*Your instructions*
Return the data word for word. Pictures are to be omitted.

*Data listing*

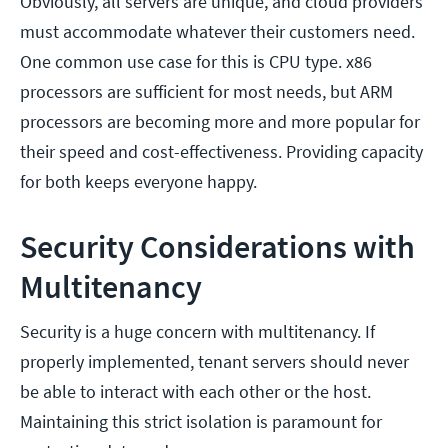
Obviously, all servers are unique, and cloud providers
must accommodate whatever their customers need.
One common use case for this is CPU type. x86
processors are sufficient for most needs, but ARM
processors are becoming more and more popular for
their speed and cost-effectiveness. Providing capacity
for both keeps everyone happy.
Security Considerations with
Multitenancy
Security is a huge concern with multitenancy. If
properly implemented, tenant servers should never
be able to interact with each other or the host.
Maintaining this strict isolation is paramount for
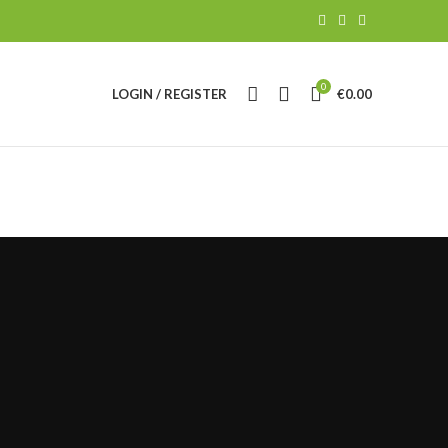
0
LOGIN / REGISTER
€
0.00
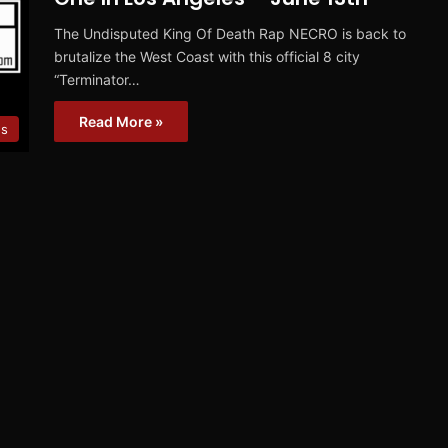
The Undisputed King Of Death Rap NECRO is back to
brutalize the West Coast with this official 8 city
“Terminator…
Read More »
s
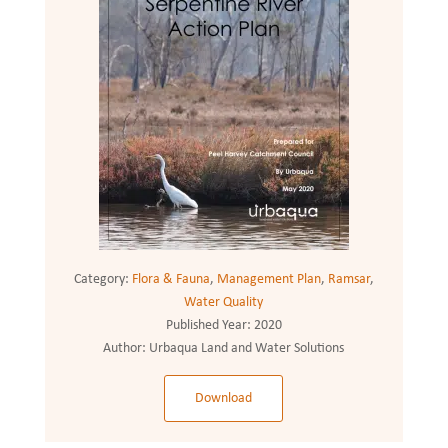
Category:
Flora & Fauna
,
Management Plan
,
Ramsar
,
Water Quality
Published Year:
2020
Author:
Urbaqua Land and Water Solutions
Download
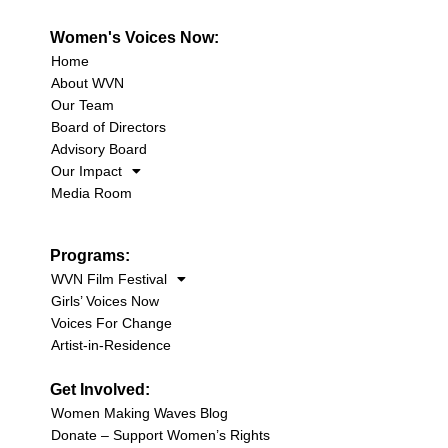
Women's Voices Now:
Home
About WVN
Our Team
Board of Directors
Advisory Board
Our Impact
Media Room
Programs:
WVN Film Festival
Girls’ Voices Now
Voices For Change
Artist-in-Residence
Get Involved:
Women Making Waves Blog
Donate – Support Women’s Rights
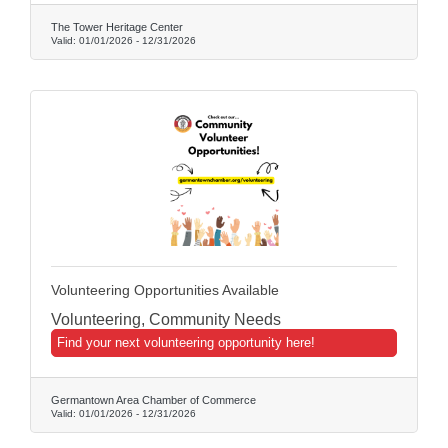
The Tower Heritage Center
Valid:
01/01/2026
-
12/31/2026
Volunteering Opportunities Available
Volunteering, Community Needs
Find your next volunteering opportunity here!
Germantown Area Chamber of Commerce
Valid:
01/01/2026
-
12/31/2026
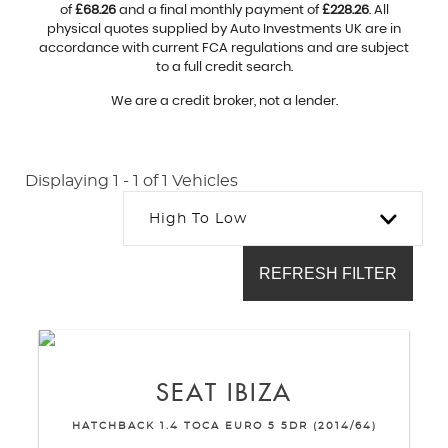
of
£68.26
and a final monthly payment of
£228.26
. All
physical quotes supplied by Auto Investments UK are in
accordance with current FCA regulations and are subject
to a full credit search.
We are a credit broker, not a lender.
Displaying 1 - 1 of 1 Vehicles
High To Low
REFRESH FILTER
SEAT
IBIZA
HATCHBACK 1.4 TOCA EURO 5 5DR (2014/64)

*Answer area*
Obviously, all servers are unique, and cloud providers
must accommodate whatever their customers need.
One common use case for this is CPU type. x86
processors are sufficient for most needs, but ARM
processors are becoming more and more popular for
their speed and cost-effectiveness. Providing capacity
for both keeps everyone happy.
Security Considerations with
Multitenancy
Security is a huge concern with multitenancy. If
properly implemented, tenant servers should never
be able to interact with each other or the host.
Maintaining this strict isolation is paramount for
0
LOGIN / REGISTER
€
0.00
The Undisputed King Of Death Rap NECRO is back to
brutalize the West Coast with this official 8 city
“Terminator…
Read More »
s
Category:
Flora & Fauna
,
Management Plan
,
Ramsar
,
Water Quality
Published Year:
2020
Author:
Urbaqua Land and Water Solutions
Download
Women's Voices Now:
Home
About WVN
Our Team
Board of Directors
Advisory Board
Our Impact
Media Room
Programs:
WVN Film Festival
Girls’ Voices Now
Voices For Change
Artist-in-Residence
Get Involved:
Women Making Waves Blog
Donate – Support Women’s Rights
The Tower Heritage Center
Valid:
01/01/2026
-
12/31/2026
Volunteering Opportunities Available
Volunteering, Community Needs
Find your next volunteering opportunity here!
Germantown Area Chamber of Commerce
Valid:
01/01/2026
-
12/31/2026
of
£68.26
and a final monthly payment of
£228.26
. All
physical quotes supplied by Auto Investments UK are in
accordance with current FCA regulations and are subject
to a full credit search.
We are a credit broker, not a lender.
Displaying 1 - 1 of 1 Vehicles
High To Low
REFRESH FILTER
SEAT
IBIZA
HATCHBACK 1.4 TOCA EURO 5 5DR (2014/64)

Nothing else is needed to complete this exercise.